Medicines to review before anaesthesia

Do not stop or change medicines without your clinician’s instructions. This page provides typical patterns and why timing matters.

High-impact categories

1) Anticoagulants / “blood thinners”

These drugs reduce clotting and can increase bleeding risk during surgery. They are particularly important when planning neuraxial anaesthesia (spinal/epidural) or deep plexus blocks, because a spinal/epidural hematoma—while rare—can be catastrophic.

Regional/neuraxial anticoagulation guidance is detailed and situation-specific; see clinician guidelines such as ASRA recommendations.

2) Diabetes medicines: SGLT2 inhibitors

SGLT2 inhibitors can increase risk of euglycemic diabetic ketoacidosis (eDKA) around surgery, especially with fasting or illness.

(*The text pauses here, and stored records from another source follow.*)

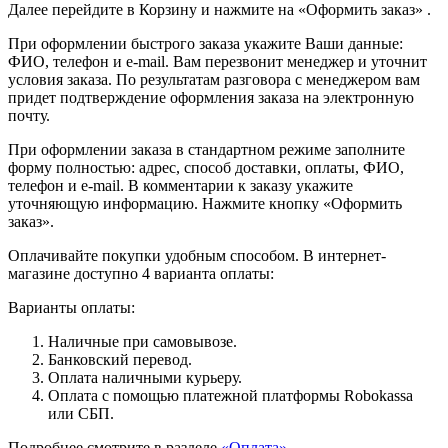
Далее перейдите в Корзину и нажмите на «Оформить заказ» .
При оформлении быстрого заказа укажите Ваши данные:
ФИО, телефон и e-mail. Вам перезвонит менеджер и уточнит
условия заказа. По результатам разговора с менеджером вам
придет подтверждение оформления заказа на электронную
почту.
При оформлении заказа в стандартном режиме заполните
форму полностью: адрес, способ доставки, оплаты, ФИО,
телефон и e-mail. В комментарии к заказу укажите
уточняющую информацию. Нажмите кнопку «Оформить
заказ».
Оплачивайте покупки удобным способом. В интернет-
магазине доступно 4 варианта оплаты:
Варианты оплаты:
Наличные при самовывозе.
Банковский перевод.
Оплата наличными курьеру.
Оплата с помощью платежной платформы Robokassa
или СБП.
Подробнее смотрите в разделе
«Оплата»
.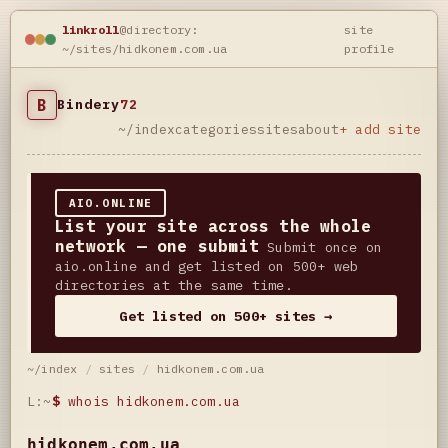
linkroll
@directory:
site
~/sites/hidkonem.com.ua
profile
B
Bindery
72
~/index
categories
sites
about
+ add site
AIO.ONLINE
List your site across the whole
network — one submit
Submit once on
aio.online and get listed on 500+ web
directories at the same time.
Get listed on 500+ sites →
~/index
/
sites
/
hidkonem.com.ua
L:~
$
whois hidkonem.com.ua
hidkonem.com.ua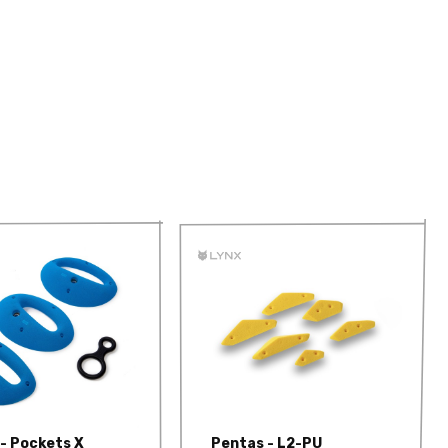
- Pockets X
Pentas - L2-PU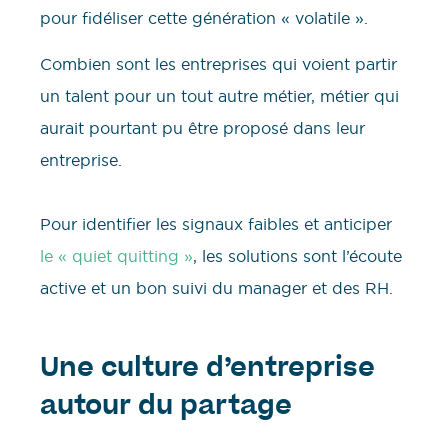
pour fidéliser cette génération « volatile ».
Combien sont les entreprises qui voient partir
un talent pour un tout autre métier, métier qui
aurait pourtant pu être proposé dans leur
entreprise.
Pour identifier les signaux faibles et anticiper
le « quiet quitting »
, les solutions sont l’écoute
active et un bon suivi du manager et des RH.
Une culture d’entreprise
autour du partage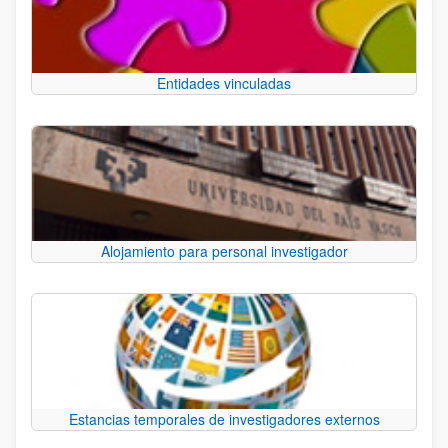
Entidades vinculadas
Alojamiento para personal investigador
Estancias temporales de investigadores externos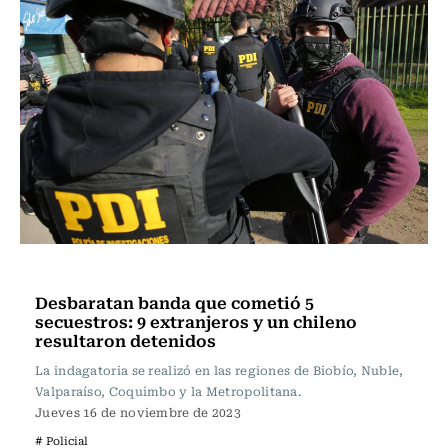
Actualidad
Desbaratan banda que cometió 5
secuestros: 9 extranjeros y un chileno
resultaron detenidos
La indagatoria se realizó en las regiones de Biobío, Nuble,
Valparaíso, Coquimbo y la Metropolitana.
Jueves 16 de noviembre de 2023
# Policial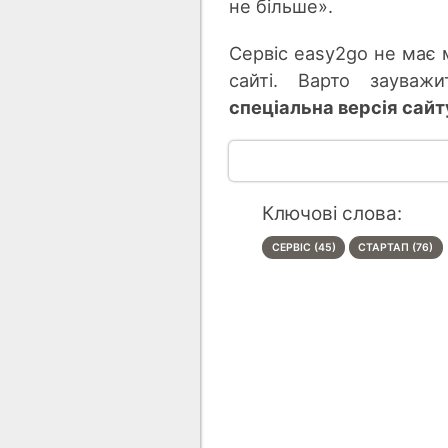
не більше».
Сервіс easy2go не має м
сайті. Варто заува
спеціальна версія сайт
Ключові слова:
СЕРВІС (45)
СТАРТАП (76)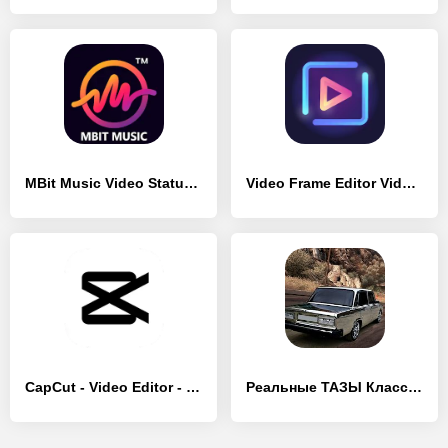
MBit Music Video Status Maker - [Полная версия]
Video Frame Editor Video Maker - [Премиум версия]
CapCut - Video Editor - [Полная версия]
Реальные ТАЗЫ Классика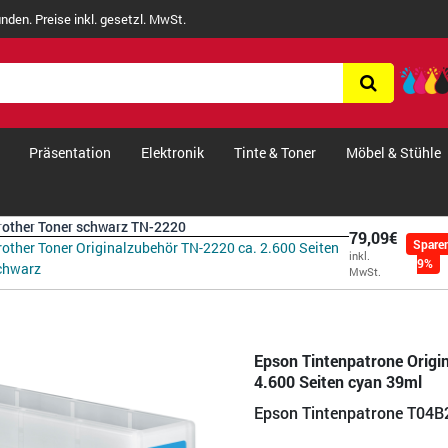
nden. Preise inkl. gesetzl. MwSt.
Präsentation
Elektronik
Tinte & Toner
Möbel & Stühle
rother Toner schwarz TN-2220
79,09€
Spare
rother Toner Originalzubehör TN-2220 ca. 2.600 Seiten
inkl.
9%
chwarz
MwSt.
Epson Tintenpatrone Origi
4.600 Seiten cyan 39ml
Epson Tintenpatrone T04B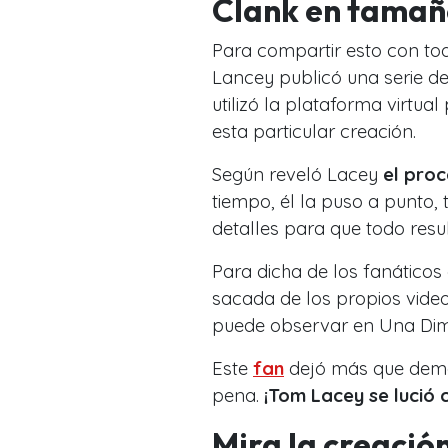
Clank en tamañ
Para compartir esto con to
Lancey publicó una serie de
utilizó la plataforma virtua
esta particular creación.
Según reveló Lacey
el proc
tiempo, él la puso a punto, 
detalles para que todo resul
Para dicha de los fanáticos
sacada de los propios video
puede observar en Una Dim
Este
fan
dejó más que demos
pena.
¡Tom Lacey se lució c
Mira la creación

Multiple guidance documents recommend stopping most SGLT2 inhibitors about 3 days before scheduled surgery (and 4 days for ertugliflozin).

3) GLP‑1 receptor agonists

GLP‑1 drugs may delay gastric emptying and raise aspiration concern under anaesthesia/deep sedation. Guidance has evolved toward individualized risk assessment, with some patients able to continue. Inform your anaesthesia team early, especially if you have GI symptoms.

4) Blood pressure medicines

5) Statins and most chronic cardiac medicines

Statins and most long-term cardiac drugs are commonly continued unless your clinician advises otherwise.